▽

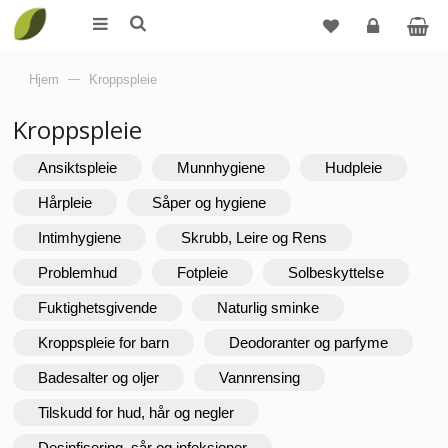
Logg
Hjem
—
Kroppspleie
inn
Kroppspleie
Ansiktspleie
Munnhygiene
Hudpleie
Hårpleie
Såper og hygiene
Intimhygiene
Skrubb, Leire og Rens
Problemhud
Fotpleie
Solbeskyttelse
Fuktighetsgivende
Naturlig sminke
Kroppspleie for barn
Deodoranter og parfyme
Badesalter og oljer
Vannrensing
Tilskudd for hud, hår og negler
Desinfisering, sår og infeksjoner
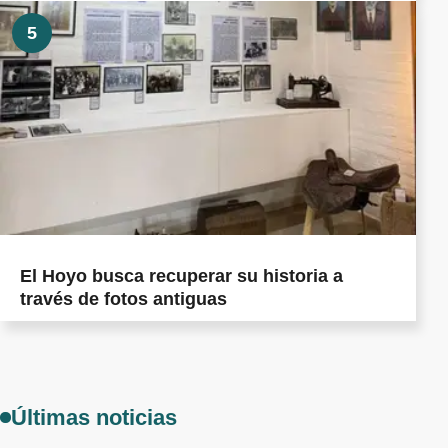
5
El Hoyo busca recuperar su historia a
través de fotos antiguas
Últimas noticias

△

Exercise description: Everything in the entries except the images must be copied exactly.

Output of the exercise:
Logg
Hjem
—
Kroppspleie
inn
Kroppspleie
Ansiktspleie
Munnhygiene
Hudpleie
Hårpleie
Såper og hygiene
Intimhygiene
Skrubb, Leire og Rens
Problemhud
Fotpleie
Solbeskyttelse
Fuktighetsgivende
Naturlig sminke
Kroppspleie for barn
Deodoranter og parfyme
Badesalter og oljer
Vannrensing
Tilskudd for hud, hår og negler
Desinfisering, sår og infeksjoner
5
El Hoyo busca recuperar su historia a
través de fotos antiguas
Últimas noticias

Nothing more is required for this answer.